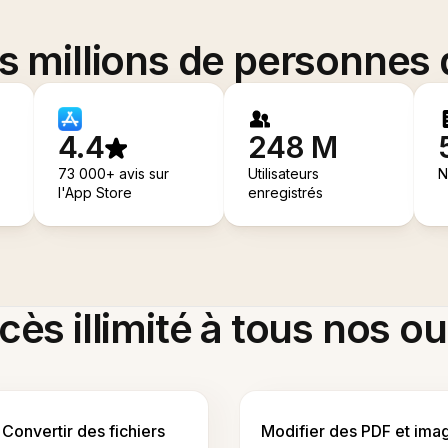
es millions de personnes
4.4
248 M
73 000+ avis sur
Utilisateurs
N
l'App Store
enregistrés
ès illimité à tous nos ou
Convertir des fichiers
Modifier des PDF et ima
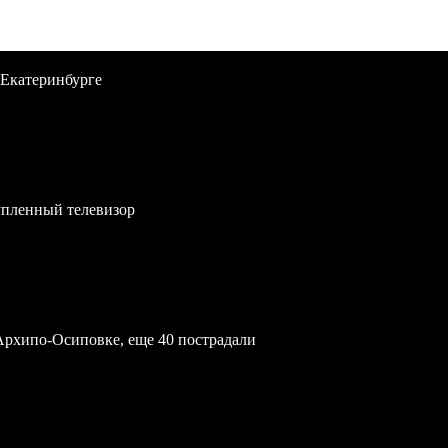
 Екатеринбурге
упленный телевизор
Архипо-Осиповке, еще 40 пострадали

- [Problem statement] Do not include the pictures. Quote only the lines from the line with "73 000+ avis sur" through the end of the material, both ends included, exactly.

- [Your response]
73 000+ avis sur
Utilisateurs
N
l'App Store
enregistrés
ès illimité à tous nos ou
Convertir des fichiers
Modifier des PDF et ima
 Екатеринбурге
упленный телевизор
Архипо-Осиповке, еще 40 пострадали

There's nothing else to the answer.